La réforme constitutionnelle issue de la révolution orange de 2004 et appliquée en 2006 a renforcé les pouvoirs de la Rada au détriment de ceux de la présidence : cette dernière a perdu le droit de nommer le Premier ministre ainsi que l'ensemble des ministres à l'exception de ceux des Affaires étrangères et de la Défense, domaines réservés du Président. En échange de ces nouveaux pouvoirs, les parlementaires ont perdu la possibilité de changer de groupe politique au cours de leur mandat.
 

Bataille constitutionnelle

 
C'est justement une querelle autour de cette dernière disposition qui a précipité une crise depuis longtemps en germe. En avril 2007, 11 députés du "Bloc Notre-Ukraine" du Président Viktor Ioutchenko ont quitté le parti pour rejoindre les rangs du "Parti des Régions" du Premier ministre Viktor Ianoukovitch. Le Président a donc décidé de dissoudre la Rada car ce changement de camp était inconstitutionnel.
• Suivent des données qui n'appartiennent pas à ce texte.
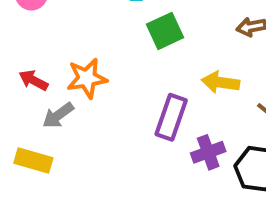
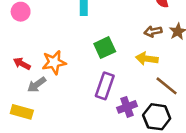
green square: (165, 31) -> (105, 48), moved
yellow arrow: (220, 82) -> (147, 59), moved

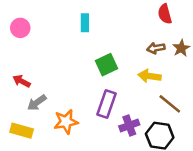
orange star: (54, 62) -> (66, 122), moved

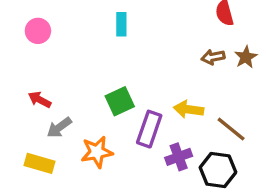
green square: (106, 65) -> (120, 101), moved
yellow arrow: (150, 76) -> (188, 109), moved

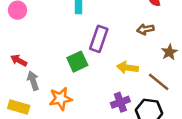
brown star: (246, 57) -> (169, 52), moved
gray arrow: (59, 127) -> (33, 81), turned 108
purple rectangle: (149, 129) -> (99, 39), moved

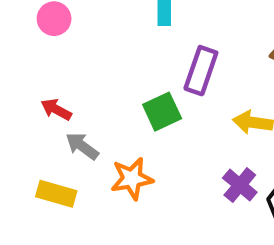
gray arrow: (33, 81) -> (82, 146), turned -36
purple cross: (120, 102) -> (240, 185), turned -30

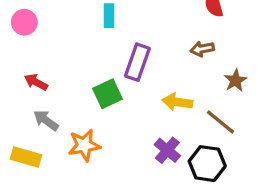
red arrow: (56, 109) -> (36, 82), moved

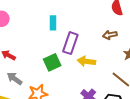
cyan rectangle: (109, 16) -> (53, 23), moved
yellow arrow: (177, 102) -> (87, 61), moved

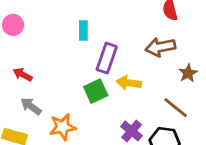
brown arrow: (110, 35) -> (160, 47), size x1.5
green square: (52, 62) -> (96, 91), moved

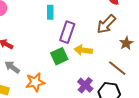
brown arrow: (160, 47) -> (106, 24), turned -35

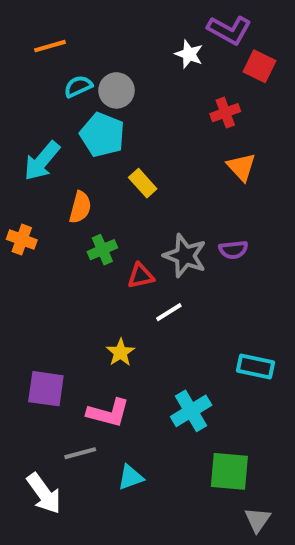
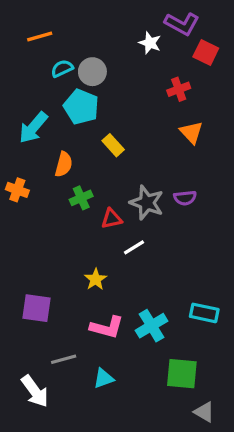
cyan rectangle: (256, 367) -> (204, 313), moved
pink L-shape: (108, 413) -> (107, 327), moved
gray triangle: (258, 520) -> (204, 412), turned -35

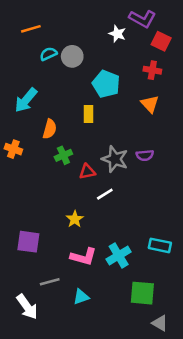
red cross: (179, 89) -> (152, 70), moved, turned 30
cyan pentagon: (81, 107) -> (106, 84), moved
yellow rectangle: (113, 145) -> (88, 114), turned 42

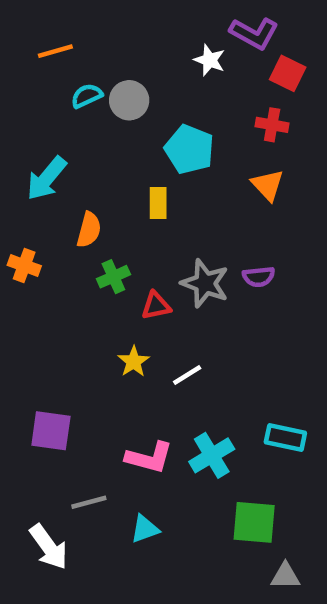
white line: (105, 194) -> (187, 375), moved
yellow star: (75, 219) -> (134, 362), moved
gray triangle: (160, 323) -> (285, 576), turned -30

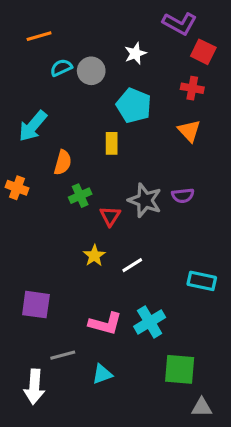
white star: (210, 60) -> (135, 53), moved, turned 30
red triangle: (156, 306) -> (110, 216), turned -45
cyan rectangle: (285, 437) -> (202, 281), moved
white arrow: (49, 547) -> (34, 387), turned 40

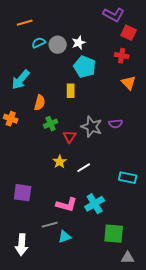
white star: (135, 53) -> (79, 43), moved
orange triangle: (189, 131) -> (129, 83), moved
gray line: (63, 355) -> (50, 225), moved

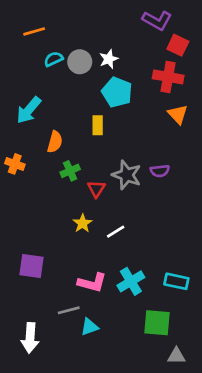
red cross: (122, 56) -> (168, 77), size x1.5
cyan rectangle: (128, 178) -> (176, 281), moved

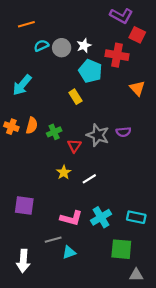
red cross: (168, 77) -> (117, 55), moved
yellow rectangle: (98, 125) -> (75, 97), turned -32
orange semicircle: (55, 142) -> (32, 126), moved

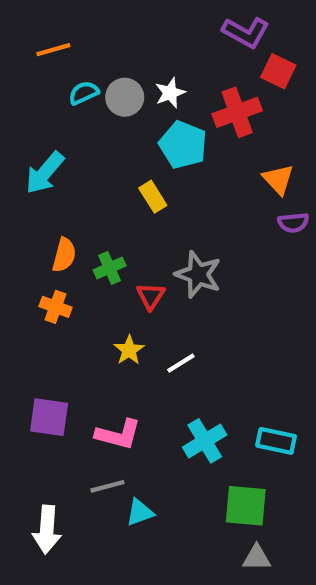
red cross: (117, 55) -> (237, 112), turned -30
orange cross: (11, 127) -> (56, 307), moved
purple semicircle: (123, 132) -> (293, 223), moved
pink L-shape: (71, 218) -> (118, 434), moved
gray triangle: (136, 275) -> (257, 558), moved

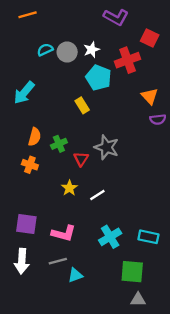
purple L-shape: (246, 32) -> (116, 17), moved
orange line: (53, 50) -> (28, 15), moved
white arrow: (47, 530) -> (22, 261), moved

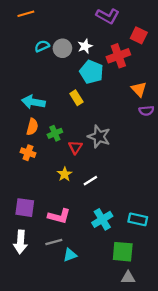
cyan arrow: (24, 93) -> (33, 102), moved, turned 60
Mais les préoccupations présidentielles étaient plus profondes : il soupçonne le "Parti des Régions" de vouloir atteindre les 300 députés (2/3) nécessaires au passage en force contre les vetos présidentiels, au changement de la Constitution et même à une possible destitution de Ioutchenko. 
 
En effet, depuis le printemps 2006 et la dislocation de l'entente entre Viktor Ioutchenko, le leader de la révolution orange, et Ioula Timochenko, son égérie, le Président a été obligé de nommer Viktor Ianoukovitch Premier Ministre. Ainsi les deux ennemis d'hier ont signé un "pacte de gouvernement" et Timochenko, l'ancienne Premier ministre en 2005, se retrouve officiellement dans l'opposition alors que son parti est arrivé second aux élections.
 
Les élections législatives anticipées annoncées pour le 30 septembre 2007 vont voir deux conceptions de la place de l'Ukraine sur la scène internationale s'affronter.
Tout d'abord, Ianoukovitch et Ioutchenko sont soutenus par deux électorats très différents comme l'ont montré les élections de mars 2006.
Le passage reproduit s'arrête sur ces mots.